■ PROVIDED DATA:
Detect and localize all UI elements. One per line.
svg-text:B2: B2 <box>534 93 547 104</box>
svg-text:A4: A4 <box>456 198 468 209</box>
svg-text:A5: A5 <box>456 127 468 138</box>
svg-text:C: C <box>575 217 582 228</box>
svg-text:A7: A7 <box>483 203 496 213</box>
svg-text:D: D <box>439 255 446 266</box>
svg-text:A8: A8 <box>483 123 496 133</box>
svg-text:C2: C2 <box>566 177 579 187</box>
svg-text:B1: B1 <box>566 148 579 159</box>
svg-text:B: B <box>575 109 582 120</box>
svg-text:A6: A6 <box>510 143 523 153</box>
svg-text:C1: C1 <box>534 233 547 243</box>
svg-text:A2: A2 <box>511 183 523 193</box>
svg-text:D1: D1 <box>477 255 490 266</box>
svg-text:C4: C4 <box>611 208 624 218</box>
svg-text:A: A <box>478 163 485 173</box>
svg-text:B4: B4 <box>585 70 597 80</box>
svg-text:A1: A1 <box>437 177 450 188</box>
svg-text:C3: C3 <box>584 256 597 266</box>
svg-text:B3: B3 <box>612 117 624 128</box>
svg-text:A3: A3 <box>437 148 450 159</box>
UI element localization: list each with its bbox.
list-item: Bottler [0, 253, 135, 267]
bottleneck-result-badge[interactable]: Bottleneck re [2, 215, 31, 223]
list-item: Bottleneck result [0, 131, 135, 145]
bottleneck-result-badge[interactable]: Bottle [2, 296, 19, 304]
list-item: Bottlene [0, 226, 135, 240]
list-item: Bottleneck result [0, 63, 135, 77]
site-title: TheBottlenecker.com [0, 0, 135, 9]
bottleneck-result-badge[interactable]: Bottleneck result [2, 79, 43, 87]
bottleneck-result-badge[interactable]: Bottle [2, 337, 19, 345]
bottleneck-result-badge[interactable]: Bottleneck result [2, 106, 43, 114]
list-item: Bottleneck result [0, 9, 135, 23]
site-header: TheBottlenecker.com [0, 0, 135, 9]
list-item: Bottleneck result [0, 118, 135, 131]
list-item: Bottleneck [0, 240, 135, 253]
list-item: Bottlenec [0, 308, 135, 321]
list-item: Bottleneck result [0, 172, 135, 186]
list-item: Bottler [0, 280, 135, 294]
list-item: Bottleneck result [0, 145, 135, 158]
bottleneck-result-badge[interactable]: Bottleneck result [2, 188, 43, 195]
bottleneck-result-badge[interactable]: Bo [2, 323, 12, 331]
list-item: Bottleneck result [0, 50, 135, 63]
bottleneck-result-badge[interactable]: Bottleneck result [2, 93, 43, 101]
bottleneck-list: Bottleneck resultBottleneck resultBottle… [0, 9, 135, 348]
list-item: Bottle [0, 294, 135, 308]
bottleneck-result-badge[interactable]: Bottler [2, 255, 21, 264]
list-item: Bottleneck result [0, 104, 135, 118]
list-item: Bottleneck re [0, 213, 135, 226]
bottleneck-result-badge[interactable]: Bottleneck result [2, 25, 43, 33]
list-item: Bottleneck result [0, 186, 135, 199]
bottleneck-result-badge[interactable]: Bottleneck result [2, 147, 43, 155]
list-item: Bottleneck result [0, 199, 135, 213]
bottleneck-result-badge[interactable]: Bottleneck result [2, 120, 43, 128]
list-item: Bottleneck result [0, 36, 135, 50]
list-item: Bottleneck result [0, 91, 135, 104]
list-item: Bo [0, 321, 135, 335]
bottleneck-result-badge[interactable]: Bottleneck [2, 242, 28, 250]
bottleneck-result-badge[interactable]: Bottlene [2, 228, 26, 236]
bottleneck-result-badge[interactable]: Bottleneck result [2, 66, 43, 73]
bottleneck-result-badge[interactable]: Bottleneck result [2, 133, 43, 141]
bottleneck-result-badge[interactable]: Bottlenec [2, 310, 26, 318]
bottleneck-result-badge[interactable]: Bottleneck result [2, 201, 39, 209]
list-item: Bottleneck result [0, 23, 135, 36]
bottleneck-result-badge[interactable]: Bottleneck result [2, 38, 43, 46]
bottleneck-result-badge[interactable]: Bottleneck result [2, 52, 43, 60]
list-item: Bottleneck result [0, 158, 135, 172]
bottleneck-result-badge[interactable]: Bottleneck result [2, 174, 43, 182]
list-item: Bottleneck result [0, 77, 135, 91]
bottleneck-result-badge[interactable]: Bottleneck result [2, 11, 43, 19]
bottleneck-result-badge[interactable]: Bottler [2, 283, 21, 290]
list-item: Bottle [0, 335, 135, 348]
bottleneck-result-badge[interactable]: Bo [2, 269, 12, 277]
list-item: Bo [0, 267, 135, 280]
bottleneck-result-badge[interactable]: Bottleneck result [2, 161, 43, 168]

■ TASK DETAILS: Retype all the data verbatim.

■ OUTPUT FOR THIS TASK:
Detect and localize all UI elements. One per line.
svg-text:B2: B2 <box>534 93 547 104</box>
svg-text:A4: A4 <box>456 198 468 209</box>
svg-text:A5: A5 <box>456 127 468 138</box>
svg-text:C: C <box>575 217 582 228</box>
svg-text:A7: A7 <box>483 203 496 213</box>
svg-text:D: D <box>439 255 446 266</box>
svg-text:A8: A8 <box>483 123 496 133</box>
svg-text:C2: C2 <box>566 177 579 187</box>
svg-text:B1: B1 <box>566 148 579 159</box>
svg-text:B: B <box>575 109 582 120</box>
svg-text:A6: A6 <box>510 143 523 153</box>
svg-text:C1: C1 <box>534 233 547 243</box>
svg-text:A2: A2 <box>511 183 523 193</box>
svg-text:D1: D1 <box>477 255 490 266</box>
svg-text:C4: C4 <box>611 208 624 218</box>
svg-text:A: A <box>478 163 485 173</box>
svg-text:B4: B4 <box>585 70 597 80</box>
svg-text:A1: A1 <box>437 177 450 188</box>
svg-text:C3: C3 <box>584 256 597 266</box>
svg-text:B3: B3 <box>612 117 624 128</box>
svg-text:A3: A3 <box>437 148 450 159</box>
UI element localization: list each with its bbox.
list-item: Bottler [0, 253, 135, 267]
bottleneck-result-badge[interactable]: Bottleneck re [2, 215, 31, 223]
list-item: Bottleneck result [0, 131, 135, 145]
bottleneck-result-badge[interactable]: Bottle [2, 296, 19, 304]
list-item: Bottlene [0, 226, 135, 240]
list-item: Bottleneck result [0, 63, 135, 77]
site-title: TheBottlenecker.com [0, 0, 135, 9]
bottleneck-result-badge[interactable]: Bottleneck result [2, 79, 43, 87]
bottleneck-result-badge[interactable]: Bottle [2, 337, 19, 345]
bottleneck-result-badge[interactable]: Bottleneck result [2, 106, 43, 114]
list-item: Bottleneck result [0, 9, 135, 23]
site-header: TheBottlenecker.com [0, 0, 135, 9]
list-item: Bottleneck result [0, 118, 135, 131]
list-item: Bottleneck [0, 240, 135, 253]
list-item: Bottlenec [0, 308, 135, 321]
list-item: Bottleneck result [0, 172, 135, 186]
list-item: Bottler [0, 280, 135, 294]
list-item: Bottleneck result [0, 145, 135, 158]
bottleneck-result-badge[interactable]: Bottleneck result [2, 188, 43, 195]
bottleneck-result-badge[interactable]: Bo [2, 323, 12, 331]
list-item: Bottleneck result [0, 50, 135, 63]
bottleneck-result-badge[interactable]: Bottleneck result [2, 93, 43, 101]
bottleneck-list: Bottleneck resultBottleneck resultBottle… [0, 9, 135, 348]
list-item: Bottle [0, 294, 135, 308]
bottleneck-result-badge[interactable]: Bottler [2, 255, 21, 264]
list-item: Bottleneck result [0, 104, 135, 118]
list-item: Bottleneck re [0, 213, 135, 226]
bottleneck-result-badge[interactable]: Bottleneck result [2, 25, 43, 33]
list-item: Bottleneck result [0, 186, 135, 199]
bottleneck-result-badge[interactable]: Bottleneck result [2, 147, 43, 155]
list-item: Bottleneck result [0, 199, 135, 213]
bottleneck-result-badge[interactable]: Bottleneck result [2, 120, 43, 128]
list-item: Bottleneck result [0, 36, 135, 50]
list-item: Bottleneck result [0, 91, 135, 104]
list-item: Bo [0, 321, 135, 335]
bottleneck-result-badge[interactable]: Bottleneck [2, 242, 28, 250]
bottleneck-result-badge[interactable]: Bottlene [2, 228, 26, 236]
bottleneck-result-badge[interactable]: Bottleneck result [2, 66, 43, 73]
bottleneck-result-badge[interactable]: Bottleneck result [2, 133, 43, 141]
bottleneck-result-badge[interactable]: Bottlenec [2, 310, 26, 318]
bottleneck-result-badge[interactable]: Bottleneck result [2, 201, 39, 209]
list-item: Bottleneck result [0, 23, 135, 36]
bottleneck-result-badge[interactable]: Bottleneck result [2, 38, 43, 46]
bottleneck-result-badge[interactable]: Bottleneck result [2, 52, 43, 60]
list-item: Bottleneck result [0, 158, 135, 172]
bottleneck-result-badge[interactable]: Bottleneck result [2, 174, 43, 182]
list-item: Bottleneck result [0, 77, 135, 91]
bottleneck-result-badge[interactable]: Bottleneck result [2, 11, 43, 19]
bottleneck-result-badge[interactable]: Bottler [2, 283, 21, 290]
list-item: Bottle [0, 335, 135, 348]
bottleneck-result-badge[interactable]: Bo [2, 269, 12, 277]
list-item: Bo [0, 267, 135, 280]
bottleneck-result-badge[interactable]: Bottleneck result [2, 161, 43, 168]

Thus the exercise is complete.